The controlling issue in this appeal is whether the defendant was bound by its subcontract with plaintiff to perform when plaintiff asked defendant on 4 March 1975 to submit a starting time and when plaintiff gave defendant notice to perform on 5 May 1975. “It is settled law that where the terms of a written instrument or contract are explicit, the Court determines their effect by declaring their legal meaning.” Howland v. Stitzer, 240 N.C. 689, 696, 84 S.E. 2d 167 (1954). We now hold that defendant was obligated to perform under its subcontract with plaintiff.
The critical facts have already been set out. Notwithstanding any conversations defendant may have had with the plaintiff prior to submission of defendant’s bid, defendant signed a subcontract in which defendant agreed: (1) to incorporate the conditions of the general contract between plaintiff and Durham County, including the provisions therein pertaining to the extension of time; (2) to commence work “when notified” by the plaintiff; and (3) to guarantee the quoted prices for the duration of the job “plus any *601time extensions granted by the Owner.” Plaintiff’s request was made within the original time period plus the 334-day time extension granted by the Owner. Undoubtedly, plaintiff might have organized its activities so as to place a lesser burden on defendant, but it was not obligated under the subcontract to do so. Contracts are made for the benefit of all parties to the contract. Each party assumes certain risks. In this case defendant assumed both the risk that the cost of doing the work would go up before the job would be completed and the risk that the time for performing the work could be extended. Defendant cannot now deny these self-assumed obligations, even if the course of events prove them to be harsh. Weyerhaeuser v.
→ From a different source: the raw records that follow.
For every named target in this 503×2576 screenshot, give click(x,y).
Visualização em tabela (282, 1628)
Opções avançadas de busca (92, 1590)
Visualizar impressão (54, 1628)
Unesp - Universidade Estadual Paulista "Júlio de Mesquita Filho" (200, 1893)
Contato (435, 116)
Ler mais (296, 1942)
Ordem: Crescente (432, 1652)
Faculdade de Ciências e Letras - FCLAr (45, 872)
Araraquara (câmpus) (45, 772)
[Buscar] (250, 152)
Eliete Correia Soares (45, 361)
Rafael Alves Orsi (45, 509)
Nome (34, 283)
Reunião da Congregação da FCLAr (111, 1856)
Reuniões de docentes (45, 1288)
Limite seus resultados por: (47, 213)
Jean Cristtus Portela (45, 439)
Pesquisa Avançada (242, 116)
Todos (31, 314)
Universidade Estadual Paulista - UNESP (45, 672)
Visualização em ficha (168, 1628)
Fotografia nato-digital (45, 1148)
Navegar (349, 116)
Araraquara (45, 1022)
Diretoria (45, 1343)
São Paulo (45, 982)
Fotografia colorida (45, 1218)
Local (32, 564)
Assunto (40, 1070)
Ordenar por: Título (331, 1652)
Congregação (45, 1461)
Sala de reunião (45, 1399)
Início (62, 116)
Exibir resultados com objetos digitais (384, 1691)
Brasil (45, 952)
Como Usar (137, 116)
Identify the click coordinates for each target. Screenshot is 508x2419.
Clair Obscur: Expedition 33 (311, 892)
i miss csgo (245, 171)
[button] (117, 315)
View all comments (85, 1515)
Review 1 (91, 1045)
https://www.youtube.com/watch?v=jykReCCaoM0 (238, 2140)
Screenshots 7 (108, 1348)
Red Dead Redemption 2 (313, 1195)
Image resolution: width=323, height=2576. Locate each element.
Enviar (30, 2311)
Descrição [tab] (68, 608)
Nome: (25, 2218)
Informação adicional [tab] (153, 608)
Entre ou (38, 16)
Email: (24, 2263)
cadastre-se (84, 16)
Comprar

Carolina Power & Light Co., 257 N.C. 717, 722, 127 S.E. 2d 539 (1962).
We do not agree with defendant that the language “for the duration of the job” was so ambiguous as to make the subcontract unenforceable. The subcontract explicitly defines the duration of the project as “the original job time plus any time extensions granted by the Owner.” Moreover, we think that the context of the quoted language indicates that “job” refers to the construction of the entire hospital complex and not just the curb and gutter work.
The trial court’s rulings on plaintiff’s motion for directed verdict on plaintiff’s claim and defendant’s counterclaim are
Affirmed.
Judges HEDRICK and Martin (Harry C.) concur.